> [AIM OF THE TASK]:
Where in the data below does the word "lokasi" appear? Copy every line that has it.
- Opening Delimiter -
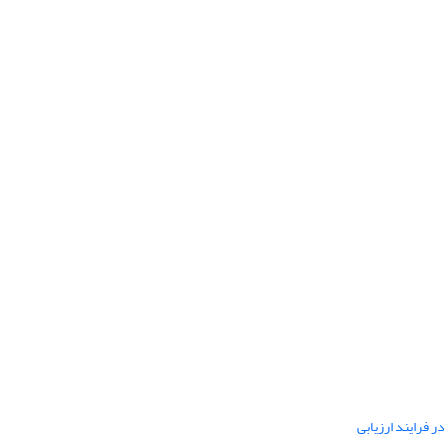
ر فرایند ارزیابی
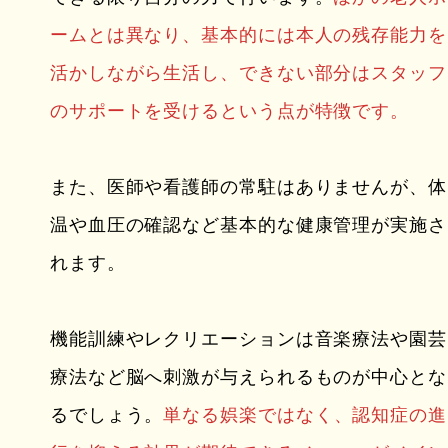
ームとは異なり、基本的には本人の残存能力を
活かしながら生活し、できない部分はスタッフ
のサポートを受けるという点が特徴です。
また、医師や看護師の常駐はありませんが、体
温や血圧の確認など基本的な健康管理が実施さ
れます。
機能訓練やレクリエーションは音楽療法や園芸
療法など脳へ刺激が与えられるものが中心とな
るでしょう。
単なる娯楽ではなく、認知症の進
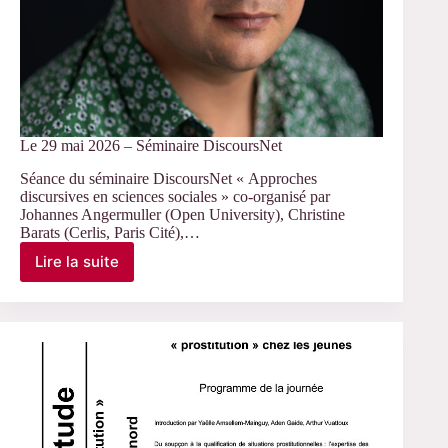
Le 29 mai 2026 – Séminaire DiscoursNet
Séance du séminaire DiscoursNet « Approches
discursives en sciences sociales » co-organisé par
Johannes Angermuller (Open University), Christine
Barats (Cerlis, Paris Cité),…
Lire la suite
Le
29
mai
2026
–
Séminaire
DiscoursNet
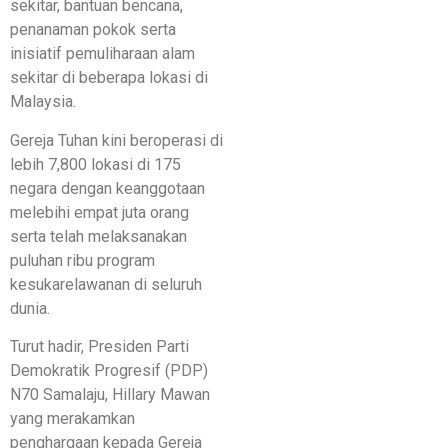
sekitar, bantuan bencana,
penanaman pokok serta
inisiatif pemuliharaan alam
sekitar di beberapa lokasi di
Malaysia.
Gereja Tuhan kini beroperasi di
lebih 7,800 lokasi di 175
negara dengan keanggotaan
melebihi empat juta orang
serta telah melaksanakan
puluhan ribu program
kesukarelawanan di seluruh
dunia.
Turut hadir, Presiden Parti
Demokratik Progresif (PDP)
N70 Samalaju, Hillary Mawan
yang merakamkan
penghargaan kepada Gereja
- Closing Delimiter -
> [YOUR SOLUTION]:
sekitar di beberapa lokasi di
lebih 7,800 lokasi di 175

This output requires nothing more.